Charlotte Bray, OH consultant at AON, agrees the new system will place added responsibility on line managers and human resources professionals to apply any medical recommendations contained in the statement in the workplace. There will be no requirement on them to take notice of the GP’s suggestions (unless the patient is covered by disability legislation), so clear training and guidance will be required to encourage them to do so.
Ben Willmott, senior public policy adviser at the Chartered Institute of Personnel and Development (CIPD), recognises that resource issues will continue to affect an employer’s willingness or ability to accept any workplace changes suggested in the new fit note, and that some small and medium-sized employers in particular will have concerns about allowing an employee operating at less than 100% capacity back to work.
But, he adds, the fit note change is part of a gradual education process, and employers need to understand that any short-term costs in terms of adaptations at work are balanced by the long-term gains from getting an employee back to work.

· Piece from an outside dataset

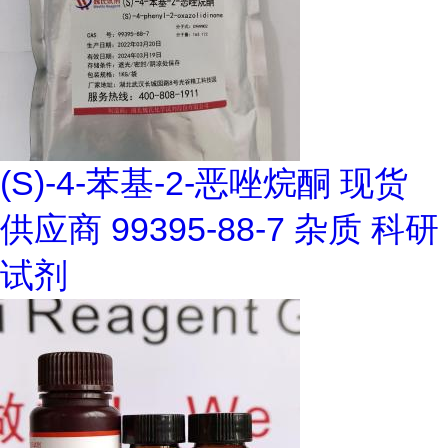
(S)-4-苯基-2-恶唑烷酮 现货
供应商 99395-88-7 杂质 科研
试剂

Willmott accepts this is a challenging area for employers, adding that the CIPD is working with the British Occupational Health Research Foundation on research looking at how line managers support individuals’ return to work.
Widening access to OH
Bray argues that the role of OH will be critical to the new system’s success – bridging the gap between the surgery and the office. There is plenty of evidence that an OH intervention helps people get back efficiently, making widening access a priority, she argues.
The Association of Occupational Health Nurse Practitioners (AOHNP) agrees, and will be pressing for an OH referral or assessment to be added to the specified list of employer actions that GPs can suggest in the new statement.
AOHNP president Jeremy Smith told Occupational Health: “We feel it is imperative that the option to recommend an OH assessment should be added to the revised statement list. Although this may be a challenge for employers and GPs, it will encourage development of more accessible OH services (for example, helplines) and help facilitate a supported and faster return to work, where appropriate”.
Raising awareness of OH as a solution by including it on every fit note will fuel demand, leading to more trained and more efficient, effective services, “which can only be of benefit to UK employers and their employees”, Smith adds.